The majority of horizontally transferred genes are involved in metabolism as shown in Figure 3. It was noted that some of ABC transporter family genes and the key enzymes for valine, isoleucine, and leucine degradation genes were subjected to HGT. These genes provided potential for uptake and utilization of organic compounds in the Roseobacter clade. In particular, HGT genes are enriched for porphyrin and chlorophyll metabolism (Figure 3). These genes are involved in the cobalamin (coenzyme B12) biosynthetic pathway, and show significant conflict with the species tree since genes alignments should have very low p-values for AU and SH tests against the organismal phylogenetic tree(Table 2). Among bacteria, half of the sequenced B12-utilizing organisms lack the ability to synthesize B12 [38]. The Roseobacter strains are closely associated with diverse eukaryotic partners, e.g. algae [39]. Recent studies show that B12 synthesis contribute to not only to growth of Roseobacter clade bacteria but also to their interactions with marine algae in the nutrient-depleted environment, where B12 and cobalt are both found in exceedingly low concentrations [39][41]. In a mutualism relationship between algae and bacteria, the algae obtain the required vitamin B12 from bacteria and the metabolites they generate can serve as a consistent nutrient supply, including dissolved organic carbon (DOC) or DMSP, for the bacteria. Therefore, the genes involved in DMSP degradation also play a role in mutualistic interactions between Roseobacter strains and marine algae [42]. Phylogenetic analysis showed that the genes dddL and dmdA that encode key enzymes in two principal DMSP degradation routes have undergone extensive lateral transfer (Table S3). These HGT events possibly promote mutuality relationships between the Roseobacter clade bacteria and phytoplankton.
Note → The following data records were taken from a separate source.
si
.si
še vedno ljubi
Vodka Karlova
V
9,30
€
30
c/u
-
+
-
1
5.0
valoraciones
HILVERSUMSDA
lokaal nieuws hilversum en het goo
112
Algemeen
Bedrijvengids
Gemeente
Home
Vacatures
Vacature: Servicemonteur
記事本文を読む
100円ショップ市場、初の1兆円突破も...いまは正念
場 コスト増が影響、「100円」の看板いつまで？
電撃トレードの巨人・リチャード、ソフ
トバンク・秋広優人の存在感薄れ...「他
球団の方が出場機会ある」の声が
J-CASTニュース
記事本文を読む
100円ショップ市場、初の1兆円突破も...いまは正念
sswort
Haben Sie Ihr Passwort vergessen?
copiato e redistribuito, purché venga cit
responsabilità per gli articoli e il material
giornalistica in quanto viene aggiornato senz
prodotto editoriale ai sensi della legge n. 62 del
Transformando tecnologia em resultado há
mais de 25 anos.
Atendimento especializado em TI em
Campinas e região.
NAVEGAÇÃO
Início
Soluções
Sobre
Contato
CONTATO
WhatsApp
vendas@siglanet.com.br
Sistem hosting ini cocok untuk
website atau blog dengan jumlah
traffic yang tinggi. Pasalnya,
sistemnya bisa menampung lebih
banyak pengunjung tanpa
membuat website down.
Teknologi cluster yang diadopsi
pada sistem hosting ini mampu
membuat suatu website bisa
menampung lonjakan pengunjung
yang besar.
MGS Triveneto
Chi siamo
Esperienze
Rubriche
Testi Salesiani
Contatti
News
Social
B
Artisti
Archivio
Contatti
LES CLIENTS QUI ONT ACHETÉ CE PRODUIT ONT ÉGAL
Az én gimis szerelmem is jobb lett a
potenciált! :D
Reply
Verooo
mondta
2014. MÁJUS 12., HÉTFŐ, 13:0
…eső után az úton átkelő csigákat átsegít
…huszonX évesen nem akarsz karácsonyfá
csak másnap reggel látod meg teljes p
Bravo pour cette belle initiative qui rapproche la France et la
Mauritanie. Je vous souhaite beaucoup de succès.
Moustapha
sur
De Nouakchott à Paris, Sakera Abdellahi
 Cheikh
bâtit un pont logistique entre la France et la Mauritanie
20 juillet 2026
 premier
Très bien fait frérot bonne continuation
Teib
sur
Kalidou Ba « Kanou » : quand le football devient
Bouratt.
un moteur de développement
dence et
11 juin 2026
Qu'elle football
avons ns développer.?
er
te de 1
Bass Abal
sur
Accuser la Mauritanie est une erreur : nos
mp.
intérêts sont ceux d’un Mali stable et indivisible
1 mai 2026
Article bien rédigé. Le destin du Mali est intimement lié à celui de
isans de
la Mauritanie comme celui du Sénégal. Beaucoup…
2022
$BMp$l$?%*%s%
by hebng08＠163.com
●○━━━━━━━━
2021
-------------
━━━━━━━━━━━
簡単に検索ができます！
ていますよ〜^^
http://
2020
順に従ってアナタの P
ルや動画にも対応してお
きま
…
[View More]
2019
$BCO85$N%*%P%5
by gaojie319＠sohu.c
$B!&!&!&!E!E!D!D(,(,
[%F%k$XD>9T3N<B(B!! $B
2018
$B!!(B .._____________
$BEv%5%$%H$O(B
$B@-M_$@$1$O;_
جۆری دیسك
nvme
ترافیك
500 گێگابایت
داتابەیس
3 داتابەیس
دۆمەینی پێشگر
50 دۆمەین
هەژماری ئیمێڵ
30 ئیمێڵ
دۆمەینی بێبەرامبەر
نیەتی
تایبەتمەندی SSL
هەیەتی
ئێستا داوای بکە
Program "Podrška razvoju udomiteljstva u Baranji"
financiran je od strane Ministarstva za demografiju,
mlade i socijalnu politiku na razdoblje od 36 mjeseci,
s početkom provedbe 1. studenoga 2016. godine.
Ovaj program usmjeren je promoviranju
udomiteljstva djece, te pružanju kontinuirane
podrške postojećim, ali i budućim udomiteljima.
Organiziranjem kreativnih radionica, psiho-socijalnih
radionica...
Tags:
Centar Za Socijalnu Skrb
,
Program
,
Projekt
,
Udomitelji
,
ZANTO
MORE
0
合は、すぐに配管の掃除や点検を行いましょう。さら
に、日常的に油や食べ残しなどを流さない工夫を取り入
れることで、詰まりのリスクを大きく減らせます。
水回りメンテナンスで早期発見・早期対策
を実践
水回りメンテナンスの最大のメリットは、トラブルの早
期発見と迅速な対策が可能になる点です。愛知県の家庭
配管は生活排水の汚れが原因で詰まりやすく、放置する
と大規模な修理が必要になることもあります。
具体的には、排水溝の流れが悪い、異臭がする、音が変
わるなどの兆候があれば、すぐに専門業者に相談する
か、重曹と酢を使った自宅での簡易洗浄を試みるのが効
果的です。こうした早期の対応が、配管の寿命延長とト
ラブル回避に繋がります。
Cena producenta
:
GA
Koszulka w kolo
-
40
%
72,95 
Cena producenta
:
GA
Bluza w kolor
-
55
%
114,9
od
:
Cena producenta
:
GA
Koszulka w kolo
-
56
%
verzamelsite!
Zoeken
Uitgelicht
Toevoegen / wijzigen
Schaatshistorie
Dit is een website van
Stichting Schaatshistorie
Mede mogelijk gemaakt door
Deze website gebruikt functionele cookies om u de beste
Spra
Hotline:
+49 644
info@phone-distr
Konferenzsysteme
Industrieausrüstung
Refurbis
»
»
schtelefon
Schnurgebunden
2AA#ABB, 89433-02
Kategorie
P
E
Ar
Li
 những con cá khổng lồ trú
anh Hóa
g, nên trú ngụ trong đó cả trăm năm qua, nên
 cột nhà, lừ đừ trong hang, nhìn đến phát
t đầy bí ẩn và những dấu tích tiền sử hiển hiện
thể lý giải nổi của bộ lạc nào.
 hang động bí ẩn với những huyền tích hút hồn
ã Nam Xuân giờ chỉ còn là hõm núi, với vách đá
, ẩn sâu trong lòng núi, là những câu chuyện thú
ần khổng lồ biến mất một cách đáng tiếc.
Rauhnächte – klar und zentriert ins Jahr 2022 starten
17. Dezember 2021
In summary, HGT can be beneficial for the Roseobacter clade competition for multiple nutrients in the natural planktonic bacterial community.

Figure 3. Functional classification of the genome representing the statistics for likely orthologous genes (left), core genes (middle) and HGT genes (right) KEGG term concerning metabolism.

HGT genes are significantly enriched in “Porphyrin and chlorophyll metabolism”, while core genes are enriched in “Ribosome”. The ABC transporter families are rich in both HGT and core genes.

Table 2. Vitamin B12 biosynthetic genes p-values for AU and SH tests against species tree.

We have also analyzed photosynthetic genes from Roseobacter clade bacteria for phylogenetic relationship. No photosynthetic related genes conflict with the species tree (Table S3), indicating that they are immune to HGT among Roseobacter clade bacteria. Similarly, transfer of the key photosynthetic genes is very rare among closely related cyanobacterial strains [19]. The complexity of macromolecular interactions in complex photosynthetic machinery makes it difficult to transfer the essential components of photosynthesis to other prokaryotes [19].

Materials and Methods

Data collection

Seventeen genome sequences that are publicly available and are complete or nearly complete were downloaded from the National Center for Biotechnology Information (NCBI) database. The genomes used are shown in Table 1. The 16S rRNA was extracted from the integrated microbial genomes (IMG) database [43].

Orthologous genes

Orthologous genes were identified using OrthoMCL (version 1.3) [44]. This program begins with an all versus all BLASTP [45] search performed on annotated genomes. The putative orthologous pairs were defined based on the reciprocal hit criterion and then analyzed with the program MCL, which utilizes Markov Clustering (MCL) by creating a similarity matrix from e-values and then clustering proteins into related families. OrthoMCL was run with a BLAST e-value cut-off of 1e-4, and an inflation parameter of 1.5. Protein families were constructed and only those that contained one representative per species were used for further study. Therefore, paralogs that could bias our analyses were discarded.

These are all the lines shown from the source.